As I delved into a research paper on cardiomyopathy related to methamphetamine abuse, I stumbled upon a table that left me scratching my head. The numbers seemed almost identical, yet the p-value proudly declared a statistical difference at p < 0.001. I'm no statistics expert, but my gut told me something was off. The table compared the length of hospital stays for patients with cardiomyopathy, with and without methamphetamine abuse.

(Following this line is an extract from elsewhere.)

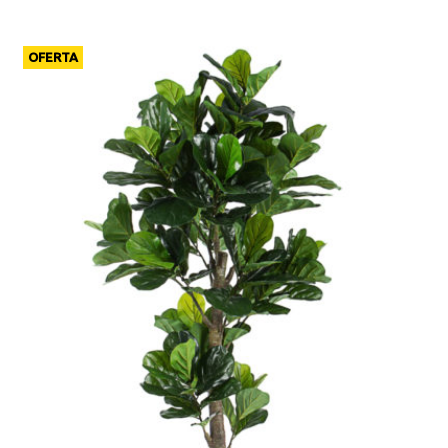
OFERTA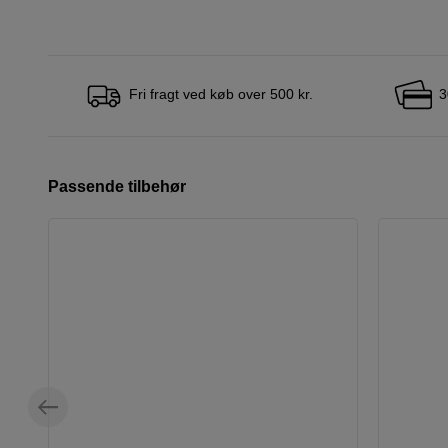
Fri fragt ved køb over 500 kr.
3
Passende tilbehør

The distributions were eerily similar, with differences of less than 0.1%. I couldn't fathom how these nearly identical sets of values could yield a statistically significant result. ## The Table in Question | Length of stay (d) | With meth | Without meth | p-value | | --- | --- | --- | --- | | < 3 d | 1,037,195 (40.34) | 5,098,918.41 (40.39) | < 0.001 | | 4-6 d | 738,610 (28.73) | 3,632,147.96 (28.77) | - | | 7-9 d | 353,964 (13.77) | 1,740,210.64 (13.79) | - | | 10-12 d | 167,402 (6.51) | 822,719.36 (6.52) | - | | > 12 d | 273,942 (10.65) | 1,328,752.52 (10.53) | – |
## The Question Remains
Is this an error? Have I misunderstood something fundamental about statistics? I’d love to hear from a statistician or anyone who can shed some light on this enigma.
You can find the original paper [here](https://www.jacc.org/doi/10.1016/j.jacadv.2024.100840).
What do you think? Am I missing something obvious, or is there more to this story?